Attorneys General Argue that the Second Amendment Allows States to Adopt Gun Safety Laws

Attorney General William Tong today joined a group of 18 state attorneys general to defend California’s ban on large-capacity magazines that hold more than 10 rounds of ammunition. In a friend-of-the-court brief filed in the United States Court of Appeals for the Ninth Circuit, Attorney General Tong and his counterparts argue that states have the right to enact reasonable firearm restrictions that protect public safety and reduce the prevalence and lethality of gun violence.

"Common sense gun safety measures save lives. That is a fact. Nothing in the Second Amendment prevents states from enacting such common sense measures to protect public safety—like we have done in Connecticut. The law is clear. Large-capacity magazines are designed to kill as many people as possible as quickly as possible. There is no place for these weapons of war on our streets and in our communities. States not only have the legal authority to act, they have the moral obligation to act to combat the crisis of gun violence. The lower court ruling in this case was an abomination and must be resoundingly overturned. The stakes in this case could not be higher," said Attorney General William Tong.
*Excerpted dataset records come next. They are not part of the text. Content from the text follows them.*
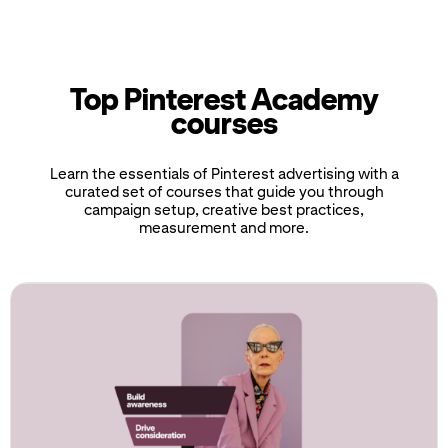
Top Pinterest Academy
courses
Learn the essentials of Pinterest advertising with a
curated set of courses that guide you through
campaign setup, creative best practices,
measurement and more.
If
this
list
is
too
long
for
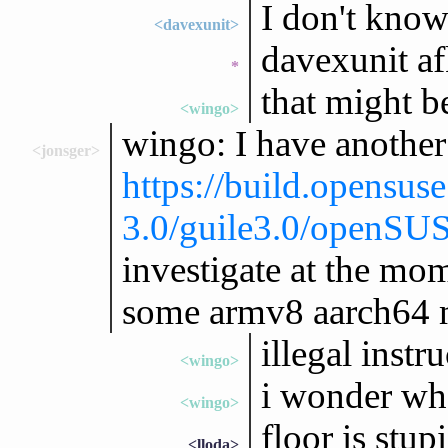
I don't know
<davexunit>
davexunit af
*
that might b
<wingo>
wingo: I have another
<jonsger>
https://build.opensus
3.0/guile3.0/openS
investigate at the mo
some armv8 aarch64 m
illegal instr
<wingo>
i wonder what
<wingo>
floor is stu
<lloda>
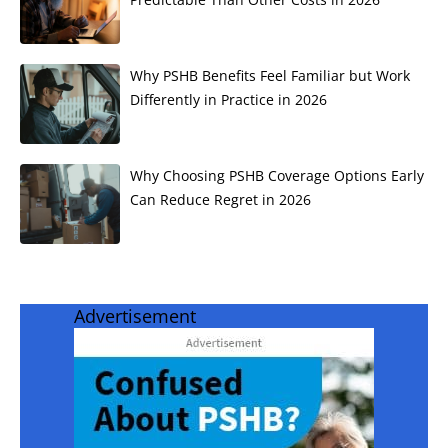
Why PSHB Benefits Feel Familiar but Work
Differently in Practice in 2026
Why Choosing PSHB Coverage Options Early
Can Reduce Regret in 2026
Advertisement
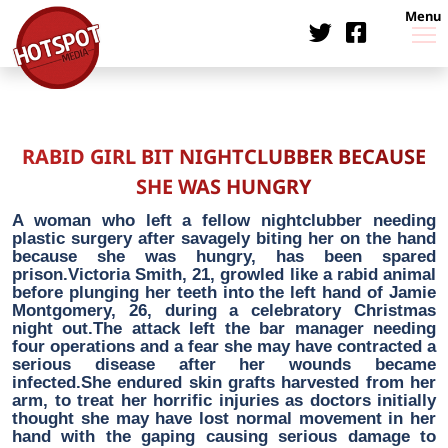
Menu
RABID GIRL BIT NIGHTCLUBBER BECAUSE
SHE WAS HUNGRY
A woman who left a fellow nightclubber needing
plastic surgery after savagely biting her on the hand
because she was hungry, has been spared
prison.Victoria Smith, 21, growled like a rabid animal
before plunging her teeth into the left hand of Jamie
Montgomery, 26, during a celebratory Christmas
night out.The attack left the bar manager needing
four operations and a fear she may have contracted a
serious disease after her wounds became
infected.She endured skin grafts harvested from her
arm, to treat her horrific injuries as doctors initially
thought she may have lost normal movement in her
hand with the gaping causing serious damage to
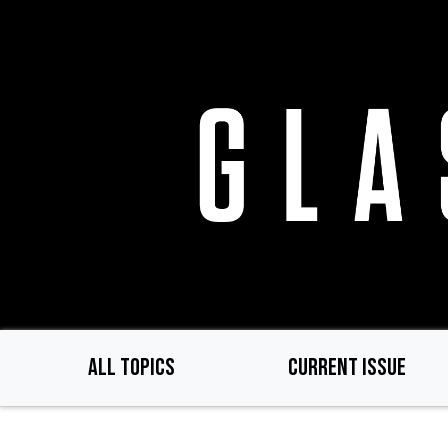
Skip
to
main
content
ALL TOPICS
CURRENT ISSUE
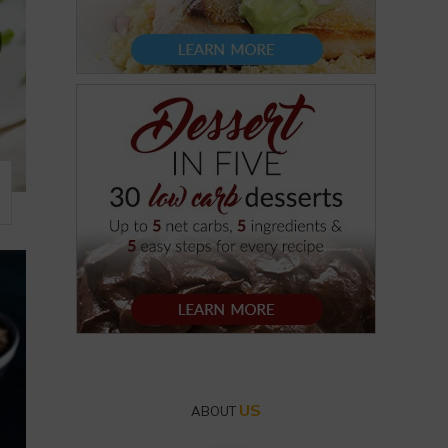
US
ABOUT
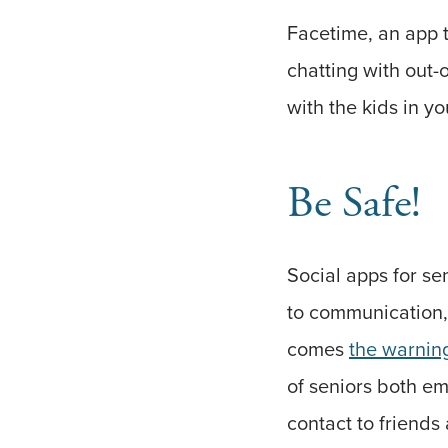
Facetime, an app 
chatting with out-
with the kids in yo
Be Safe!
Social apps for se
to communication, 
comes
the warnin
of seniors both emo
contact to friends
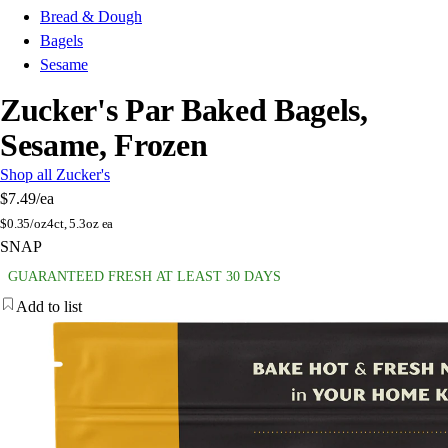
Bread & Dough
Bagels
Sesame
Zucker's Par Baked Bagels,
Sesame, Frozen
Shop all Zucker's
$7.49
/ea
$
0.35/oz
4ct, 5.3oz ea
SNAP
GUARANTEED FRESH AT LEAST 30 DAYS
Add to list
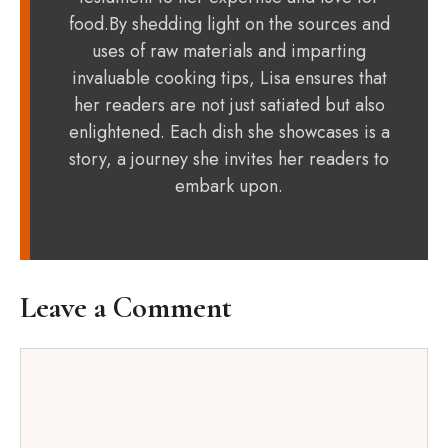
food.By shedding light on the sources and
uses of raw materials and imparting
invaluable cooking tips, Lisa ensures that
her readers are not just satiated but also
enlightened. Each dish she showcases is a
story, a journey she invites her readers to
embark upon.
Leave a Comment
Comment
Connecticut and partner states filed this friend-of-the-court brief in Duncan v. Becerra, a lawsuit challenging California’s prohibition on large-capacity magazines. The lawsuit was filed by a group of gun owners and the California Rifle & Pistol Association, a state affiliate of the National Rifle Association (NRA), after the passage of California’s Proposition 63.
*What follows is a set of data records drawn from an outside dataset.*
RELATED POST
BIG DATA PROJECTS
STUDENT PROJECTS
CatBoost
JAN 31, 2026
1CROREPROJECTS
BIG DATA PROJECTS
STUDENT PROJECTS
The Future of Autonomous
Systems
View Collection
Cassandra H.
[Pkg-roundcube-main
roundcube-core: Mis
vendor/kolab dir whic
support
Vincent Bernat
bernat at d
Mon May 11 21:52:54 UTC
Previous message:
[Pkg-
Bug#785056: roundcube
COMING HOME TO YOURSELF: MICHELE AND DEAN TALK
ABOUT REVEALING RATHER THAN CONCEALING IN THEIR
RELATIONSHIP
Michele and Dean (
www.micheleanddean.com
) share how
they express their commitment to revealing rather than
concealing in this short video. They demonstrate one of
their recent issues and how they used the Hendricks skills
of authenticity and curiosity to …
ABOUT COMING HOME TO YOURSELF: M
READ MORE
Since 2000, the State of California has prohibited the manufacture, importation, and sale of large-capacity magazines. In 2016, both the California legislature and the California electorate through Proposition 63 banned the possession of LCMs that hold more than ten rounds of ammunition, in order to improve enforcement efforts and to further stem the proliferation of large-capacity magazines in the State. Nine other states and the District of Columbia have also enacted laws banning large-capacity magazines. The constitutionality of those laws has been unanimously upheld by federal courts of appeals.

In April 2019, a lower court struck down California’s prohibition on large-capacity magazines in total. California has appealed the ruling to the Ninth Circuit and the ruling is currently stayed.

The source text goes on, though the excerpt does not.